What are the dangers of using OpenID for your website?

Question

Let's say I create a website like StackOverFlow and decide to use OpenID. What's to prevent me, or anyone else for that matter, from phishing the ID's? That is, how can you truly know that any website is using OpenID and not pretending to? And how do you protect myself against this?

Expanding on this, let's say one site did compromise your openID credentials, couldn't they use it on every other site using openID (a global password hack)? Wouldn't then the security of your openID then only be as strong as the weakest website/provider?

Answer 1

All you enter is the ID, no password. The ID is public, therefore "phishing" it is not a security hole. See the Wikipedia article for a more detailed explanation.

Answer 2

When someone puts in an open ID at your site, you authenticate the user by going to the site where the user's open id lives (and only that site) and asking it if this user is okay. AOL can't validate a flickr open id, for example.

If the user is not currently authenticated at that site, authentication fails and you need to redirect to that site's login page. A real authentication still needs to happen.

So what changes for open id is that your site now needs to trust certain other sites- that they will accurately report status for their users.

Someone could set up a "malicious" open id provider, and try to skim off new ids that way, but that's between a user and the provider and such a provider wouldn't last long. A malicious provider would not be able to impersonate open ids that are registered with other providers.

A provider could also just always confirm any id passed to it for authentication. However, that would only effect users that registered with that provider. Any id registered with such a provider would be wide open, but if you use a different provider you would not be vulnerable.

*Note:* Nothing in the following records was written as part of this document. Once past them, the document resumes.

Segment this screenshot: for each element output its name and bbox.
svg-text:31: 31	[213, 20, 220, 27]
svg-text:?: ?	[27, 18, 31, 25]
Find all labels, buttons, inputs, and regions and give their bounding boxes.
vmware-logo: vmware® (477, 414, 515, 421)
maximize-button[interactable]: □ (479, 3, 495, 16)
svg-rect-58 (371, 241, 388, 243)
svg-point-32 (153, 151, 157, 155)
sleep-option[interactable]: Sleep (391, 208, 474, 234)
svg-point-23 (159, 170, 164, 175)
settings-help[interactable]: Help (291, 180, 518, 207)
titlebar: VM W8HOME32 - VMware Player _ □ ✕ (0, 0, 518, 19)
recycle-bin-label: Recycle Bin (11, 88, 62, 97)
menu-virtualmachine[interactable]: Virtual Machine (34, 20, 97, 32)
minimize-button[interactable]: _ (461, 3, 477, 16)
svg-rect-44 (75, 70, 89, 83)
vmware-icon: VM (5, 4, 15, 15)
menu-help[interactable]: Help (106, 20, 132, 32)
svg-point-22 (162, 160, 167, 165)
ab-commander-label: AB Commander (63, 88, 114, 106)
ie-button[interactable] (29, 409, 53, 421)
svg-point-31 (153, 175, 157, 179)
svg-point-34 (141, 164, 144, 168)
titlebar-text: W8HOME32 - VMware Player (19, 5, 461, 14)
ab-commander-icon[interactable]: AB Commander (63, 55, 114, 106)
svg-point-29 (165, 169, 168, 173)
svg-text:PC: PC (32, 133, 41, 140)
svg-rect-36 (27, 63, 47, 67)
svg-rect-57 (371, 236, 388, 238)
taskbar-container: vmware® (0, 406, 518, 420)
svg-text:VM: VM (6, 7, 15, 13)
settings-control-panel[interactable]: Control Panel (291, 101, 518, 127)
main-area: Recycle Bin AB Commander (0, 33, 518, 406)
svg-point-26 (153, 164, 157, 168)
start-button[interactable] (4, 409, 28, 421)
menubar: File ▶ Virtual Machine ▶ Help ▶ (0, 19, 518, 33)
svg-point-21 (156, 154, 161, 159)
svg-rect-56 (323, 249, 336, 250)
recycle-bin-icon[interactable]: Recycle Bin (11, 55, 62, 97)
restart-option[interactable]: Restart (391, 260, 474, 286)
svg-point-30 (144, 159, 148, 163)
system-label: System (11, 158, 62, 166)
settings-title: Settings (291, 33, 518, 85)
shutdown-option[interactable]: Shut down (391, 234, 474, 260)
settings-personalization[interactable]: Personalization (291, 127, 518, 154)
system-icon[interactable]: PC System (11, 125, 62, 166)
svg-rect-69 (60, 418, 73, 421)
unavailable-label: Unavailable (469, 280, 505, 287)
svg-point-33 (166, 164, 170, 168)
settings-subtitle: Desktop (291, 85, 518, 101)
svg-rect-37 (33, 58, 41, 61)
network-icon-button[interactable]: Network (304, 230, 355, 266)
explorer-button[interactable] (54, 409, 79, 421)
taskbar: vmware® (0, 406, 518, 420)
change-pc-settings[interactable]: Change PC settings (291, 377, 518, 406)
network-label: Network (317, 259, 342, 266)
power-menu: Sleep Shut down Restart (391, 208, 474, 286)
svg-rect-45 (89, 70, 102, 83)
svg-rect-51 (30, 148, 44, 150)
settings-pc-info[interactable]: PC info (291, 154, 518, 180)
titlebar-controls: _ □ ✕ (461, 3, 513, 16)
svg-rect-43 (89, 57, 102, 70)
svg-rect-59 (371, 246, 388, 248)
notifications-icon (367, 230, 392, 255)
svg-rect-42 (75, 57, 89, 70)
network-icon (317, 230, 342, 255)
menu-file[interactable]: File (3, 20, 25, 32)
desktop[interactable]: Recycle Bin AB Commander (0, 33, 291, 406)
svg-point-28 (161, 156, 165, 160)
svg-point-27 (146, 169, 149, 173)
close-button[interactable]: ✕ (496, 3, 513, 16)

Again: such a provider wouldn't last long.

Answer 3

The OpenID sytem is very secure and gaining a lot of ground because of it.

The main downside I see is that if the OpenID provider of many of your users goes under, these users will be locked out of your site. Hence you should have a username/password backup plan, store their email address after validating it so that you can send them a password in case of emergency/catastrophe.

Answer 4

For users who know very little about how OpenID works, you could create a few spoof pages that look like the websites their OpenID is for (like, say, any of the free email providers that handle OpenID). If they forget to check the domain they're on before filling in their username and password, then evildomain now has their OpenID username and password.

On the server side, you're relying on external sites for identity verification. So, if there turns out to be a hole in provider XYZ's OpenID authentication form that lets the password "swordfish" work on any account, anyone can impersonate users from that provider anywhere that accepts OpenID.

allesklar made a good point while I was typing this that segues nicely to my last point: If you mix local and remote users, you suddenly need two ban lists instead of one; the second ban list for "bad" OpenID providers set up by people to create batches of accounts... or ones that automatically authorize any account name given to them.

Answer 5

Funny story. I found an exploit on SO that allowed me to change someone's profile entirely. If Jeff'd been using email+password, I could have owned his account, but because SO uses OpenID, there was nothing to do but change his Gavitar to something funny.

The bug in question was reported, fixed, and I'm still waiting on my Hacker badge. :P

Answer 6

The key here that scares me is just not owned his account on one website, but every website that uses openID!!!